No way to have SFTP connections `load_host_keys()` via `transport_params`

Question

No way to have SFTP connections `load_host_keys()` via `transport_params`

Kache opened this issue 2 years ago · comments

Problem description

While currently system host keys are loaded: https://github.com/RaRe-Technologies/smart_open/blob/v5.2.1/smart_open/ssh.py#L91

There's currently no way to load_host_keys() for verifying the host. It could be added via transport_params at paramiko client instantiation. For example, something like:

        ssh = _SSH[key] = paramiko.client.SSHClient()
        ssh.load_system_host_keys()
        if 'load_host_keys' in transport_params:
            ssh.load_host_keys(transport_params['load_host_keys'])
        ssh.set_missing_host_key_policy(paramiko.AutoAddPolicy())

Steps/code to reproduce the problem

Currently unable to verify host key using a local known_hosts file.

Versions

Darwin-20.6.0-x86_64-i386-64bit
Python 3.7.6 (default, Nov 24 2021, 00:59:23)
[Clang 13.0.0 (clang-1300.0.29.3)]
smart_open 5.2.1

Checklist

Before you create the issue, please make sure you have:

Described the problem clearly
Provided a minimal reproducible example, including any required data
Provided the version numbers of the relevant software

Kevin C · Answer 1 · Wed Aug 17 2022 07:53:09 GMT+0800 (China Standard Time)

If you're open to accepting a PR, I'd be willing to create a PR based on the example above.

Michael Penkov · Answer 2 · Sun Aug 21 2022 20:55:16 GMT+0800 (China Standard Time)

if 'load_host_keys' in transport_params:
    ssh.load_host_keys(transport_params['load_host_keys'])

Can't the user do this prior to the smart_open.open call?

Kevin C · Answer 3 · Tue Aug 23 2022 04:36:27 GMT+0800 (China Standard Time)

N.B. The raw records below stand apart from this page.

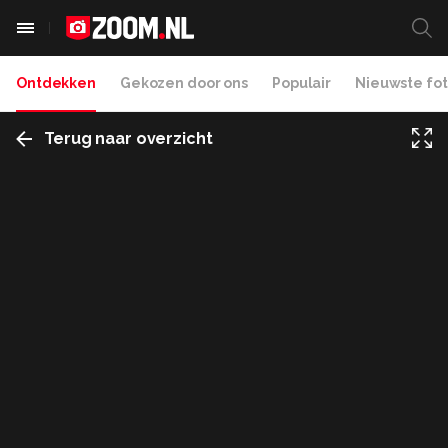
Ontdekken
Gekozen door ons
Populair
Nieuwste fot
Terug naar overzicht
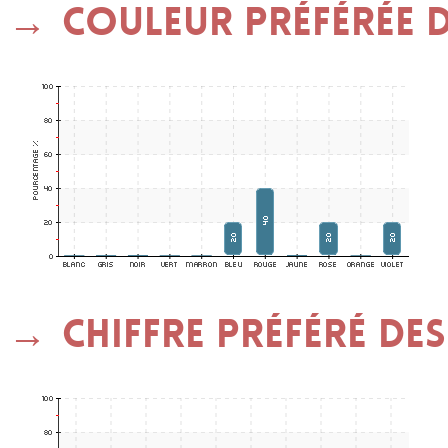
Couleur préférée d
Chiffre préféré des 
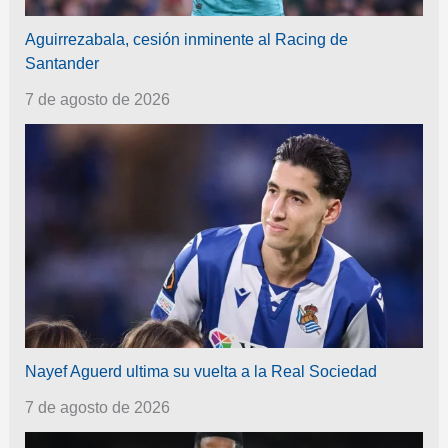
Aguirrezabala, cesión inminente al Racing de
Santander
7 de agosto de 2026
Nayef Aguerd ultima su vuelta a la Real Sociedad
7 de agosto de 2026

Yes, but notice the first line in my example -- that solution involves accessing smart_open's private cache ,_SSH, to "grab" the instance of the paramiko client, which is not a good software engineering practice.

smart_open does not normally (and rightfully, IMO) expose the underlying paramiko client to the user

Michael Penkov · Answer 4 · Tue Aug 23 2022 10:46:59 GMT+0800 (China Standard Time)

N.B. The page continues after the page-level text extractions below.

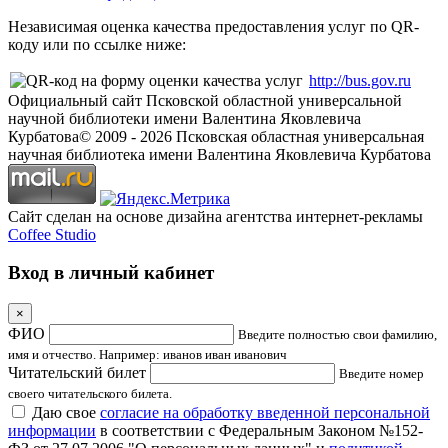
Независимая оценка качества предоставления услуг по QR-
коду или по ссылке ниже:
http://bus.gov.ru
Официальный сайт Псковской областной универсальной
научной библиотеки имени Валентина Яковлевича
Курбатова
© 2009 -
2026
Псковская областная универсальная
научная библиотека имени Валентина Яковлевича Курбатова
Сайт сделан на основе дизайна агентства интернет-рекламы
Coffee Studio
Вход в личный кабинет
×
ФИО
Введите полностью свои фамилию,
имя и отчество. Например: иванов иван иванович
Читательский билет
Введите номер
своего читательского билета.
Даю свое
согласие на обработку введенной персональной
информации
в соответствии с Федеральным Законом №152-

I wonder if there's a better way to do this without having smart_open know all these paramiko details. I don't want to handle more transport parameters than absolutely necessary.

How about:

def ssh_client_init():  # user's code
    client = paramiko.client.SSHClient()
    # additional ssh config goes here
    return client

transport_params = {'ssh_client_init': ssh_client_init}
with smart_open(url, 'rb', transport_params=transport_params) as fin:
    ...

I think it's better to pass a callable instead of the client itself because we can use the callable to create a new client whenever we get disconnected.

If there is no callable passed, then we can use the default client settings, e.g. what is currently being done.

Yet another way is to expose the underlying client. I'm not opposed to that idea, either. Hiding implementation details is a good thing in general, but here it's getting in the way of the user achieving what they want, so it isn't something we have to strictly stick to.